---------- Records for the task ----------
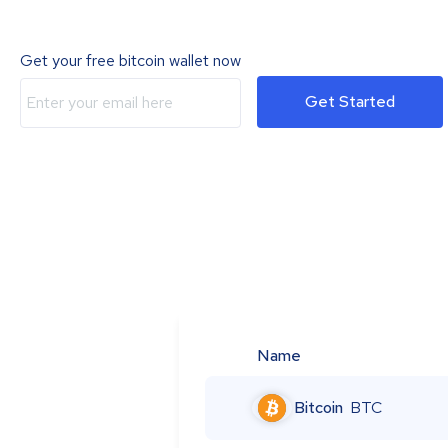
Get your free bitcoin wallet now
Get Started
Name
Bitcoin
BTC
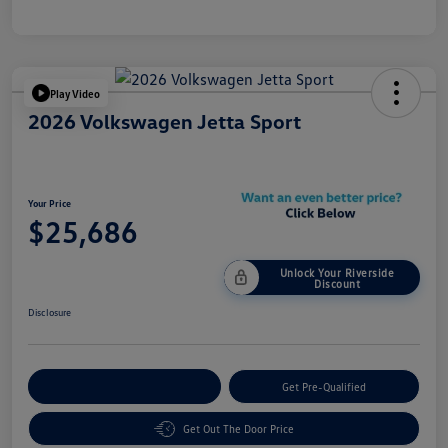
Play Video
2026 Volkswagen Jetta Sport
Your Price
$25,686
Unlock Your Riverside
Discount
Disclosure
Customize Your Payment
Get Pre-Qualified
Get Out The Door Price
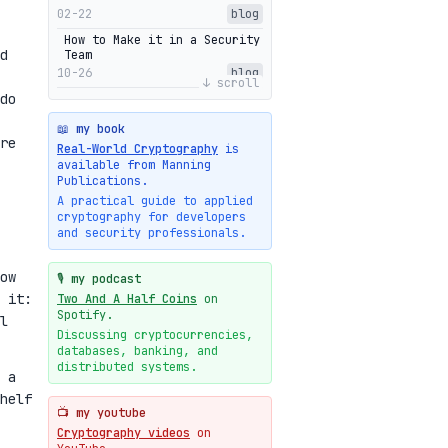
02-22
blog
How to Make it in a Security
d
Team
10-26
blog
↓ scroll
do
Getting Into The Zone
10-13
blog
📖 my book
re
Intuitions Behind the Range
Real-World Cryptography
is
Proofs of Bulletproof: Part
available from Manning
2
Publications.
10-01
blog
A practical guide to applied
cryptography for developers
Halo2's Elegant Transcript
and security professionals.
As Proof
09-28
blog
ow
High-level intuitions for
🎙️ my podcast
the Bulletproofs/IPA
 it:
Two And A Half Coins
on
protocol
Spotify.
l
09-26
blog
Discussing cryptocurrencies,
databases, banking, and
Intuitions Behind the Range
Proofs of Bulletproof: Part
distributed systems.
 a
1
helf
09-19
blog
📺 my youtube
New cryptologie.net
Cryptography videos
on
07-20
blog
----------
**Instructions for the task**
Before printing anything, remove the pictures; then print all the records exactly.

**Result below**
Get your free bitcoin wallet now
Get Started
Name
Bitcoin
BTC
Play Video
2026 Volkswagen Jetta Sport
Your Price
$25,686
Unlock Your Riverside
Discount
Disclosure
Customize Your Payment
Get Pre-Qualified
Get Out The Door Price
02-22
blog
How to Make it in a Security
d
Team
10-26
blog
↓ scroll
do
Getting Into The Zone
10-13
blog
📖 my book
re
Intuitions Behind the Range
Real-World Cryptography
is
Proofs of Bulletproof: Part
available from Manning
2
Publications.
10-01
blog
A practical guide to applied
cryptography for developers
Halo2's Elegant Transcript
and security professionals.
As Proof
09-28
blog
ow
High-level intuitions for
🎙️ my podcast
the Bulletproofs/IPA
 it:
Two And A Half Coins
on
protocol
Spotify.
l
09-26
blog
Discussing cryptocurrencies,
databases, banking, and
Intuitions Behind the Range
Proofs of Bulletproof: Part
distributed systems.
 a
1
helf
09-19
blog
📺 my youtube
New cryptologie.net
Cryptography videos
on
07-20
blog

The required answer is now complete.